Tuesday, 1 July 2008

Holidays

Lucy’s column for June 24
Mosklo…1
The first time he set foot on an aeroplane was on our honeymoon trip to Jersey, on what was affectionately called a vomit comet. It appeared to hedge-hop all the way there and back on a couple of wings, a prayer, and a propeller.
Yes, it was that long ago, that short-lived golden era when, still trying to impress, he forfeited his phobia and fear of flying to whisk his loved one to a paradise isle when he’d have been far happier tootling along to Tenby and pitching a tent.
As it turned out, Tenby in a tent would have been the romantic option, because he spent the entire week away whittling about the return journey – nudge-nudge, wink-wink – that anything remotely connected with honeymoon, June, silvery moon, turned into his neurotic nightmare.
It was years later before his feet left terra firma for the second time. This was a Derby Telegraph trip to Moscow. I was going, anyway, on a freebie, to report on events. He, always fascinated by Russian history, was just a tintsy bit envious. So, saint that I am, I bought him a ticket as a birthday gift, wrapped him up in a camel-hair coat, because this was March, and Siberia sprang to mind, and led him, kicking screaming, aboard a jumbo jet.
Together with friends in our party, and believing the horror stories of rationing and shortages which emanated from that Spartan land at that time, we wrapped our winter woollies around fruit cakes, Mars Bars, great lumps of Cheddar, crisps and biscuits so fearful were we that we wouldn’t survive. And we packed, as bartering fodder, bars of soap, cigarettes, chewing gum, and the ubiquitous tights which, we understood, the Russian women would give their right leg for.
We weren’t far short of the mark on the frugal food front. Two meals spring to mind. One was something fishy, as grey and mucky-looking as the River Moskva, which the anglers among us put down as perch. The other was a bowl of equally grim-looking liquid with a boiled egg floating in it. And yes, the bread was as black as was rumoured, vegetables non-existent, and the wine only slightly less dodgy than the dinner-table water.
The female concierges on each floor of the vast Rossia Hotel were built like brick out-houses, and made Sylvester Stallone look effeminate. We couldn’t even soft-soap them with a tablet of Imperial Leather, and it took almost our entire stock of chewy and cheese to get ours down the corridor to sort out the sewage leaking into the bathroom. But it wasn’t all bad.
Waking up to the vista of snow atop the minarets in Red Square was a sight to behold. So, too, the treasures of the churches and the Kremlin, the two-hour countryside drive to a summer palace, the joy of the Bolshoi, the Saturday brides in Red Square, the intricacies of the changing of the guard at Lenin’s tomb.

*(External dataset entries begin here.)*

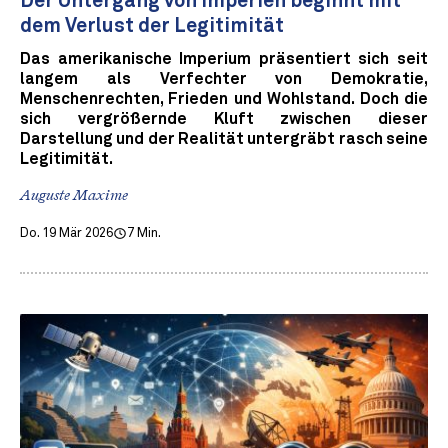
Der Untergang von Imperien beginnt mit
dem Verlust der Legitimität
Das amerikanische Imperium präsentiert sich seit
langem als Verfechter von Demokratie,
Menschenrechten, Frieden und Wohlstand. Doch die
sich vergrößernde Kluft zwischen dieser
Darstellung und der Realität untergräbt rasch seine
Legitimität.
Auguste Maxime
Do. 19 Mär 2026
7 Min.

We now learn that the streets of Moscow are paved with gold. They have overtaken Bond Street, and are only slightly behind Fifth Avenue and the Champs Elysees, as third most expensive shopping streets in the world.
Does this mean the famous Gum – dubbed Glum, such was its lack of customer appeal – has had a makeover? On our visit, we found a window full of Dansette-style record players, a rail of what our grannies would have called "good washing frocks", a few bolts of Crimplene curtaining – and little else. But it all added to the atmosphere and style of the famous Square. The thought of Russia’s new, rich tsars gobbling up the designer gear and sparkly stuff makes me glad we went when we did.